If you were Mike Pence, you’d be bummed too. Photo: Dia Dipasupil/Getty Images

As the 2024 Republican presidential field takes shape, there are presently two candidates (one declared, one almost certain to do so) with a plausible path to the nomination: Donald Trump and Ron DeSantis. You can argue all day long about which of these two men has the best shot at the White House, but they are separated from the rest of the field by a huge gap according to every poll or common-sense assessment of the situation. In the RealClearPolitics polling averages, Trump (at 43.9 percent) and DeSantis (at 28 percent) gobble up nearly three-fourths of the vote.

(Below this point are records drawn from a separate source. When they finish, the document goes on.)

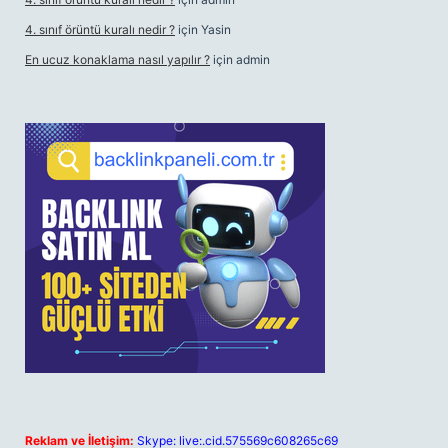
4. sınıf örüntü kuralı nedir ?
için
Yasin
En ucuz konaklama nasıl yapılır ?
için
admin
Reklam ve İletişim:
Skype: live:.cid.575569c608265c69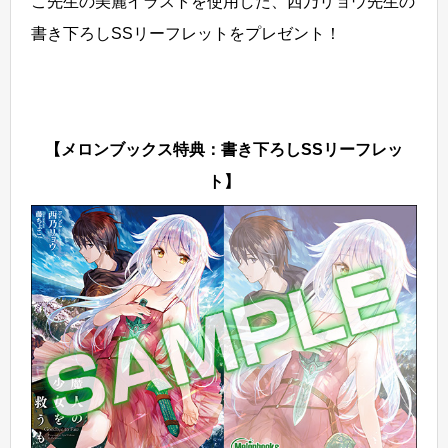
こ先生の美麗イラストを使用した、西乃リョウ先生の
書き下ろしSSリーフレットをプレゼント！
【メロンブックス特典：書き下ろしSSリーフレッ
ト】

And then there’s former vice-president Mike Pence, who’s stolidly moving toward candidacy along with a few other distant dark horses. His four years as Donald Trump’s vice-president and conservative Evangelical street cred have given him just enough name ID to run roughly even with the much less well-known Nikki Haley in the early polls; they are each at 6.3 percent in the RCP averages, which puts them third and fourth behind Trump and DeSantis. For Pence, that polling status may be even worse than it seems. McKay Coppins recently sat in on some Republican focus groups around the country, and the findings were devastating, as he writes in The Atlantic:

“He has alienated every Republican and Democrat … It’s over. It’s retirement time.”


“He’s only gonna get the vote from his family, and I’m not even sure if they like him.”


“He just needs to go away.”


It went on and on like that across four different focus groups. Of the 34 Republicans who participated, I heard only four people say they’d consider Pence for president — and two of them immediately started talking themselves out of it after indicating interest.

As Coppins sees it, Pence’s polling numbers reflect a “following” that’s basically low-information voters who are tired of Trump and can’t think of any other names:

What to make of that 6 to 7 percent he gets in the primary polls? “I imagine there’s a cohort of GOP voters who are not particularly engaged who don’t want Trump again, and Pence is the only other name they really know,” [political consultant Sarah Longwell] speculated. That, or “they’re all from Indiana,” the state where Pence served as governor. A second Republican pollster, who requested anonymity to offer his candid view, told me, “Seven percent is a weak showing for the immediate former VP.”

Balance this tepid-at-best support with the anger directed at Pence from two sides of the Republican Party. MAGA folk mostly agree with Trump’s assessment that Pence should have stopped Congress from confirming Joe Biden’s election on January 6. And anti-Trump Republicans are looking for a champion who wasn’t one of Trump’s most ridiculously craven toadies prior to January 6. It’s easy to see why his candidacy is doomed.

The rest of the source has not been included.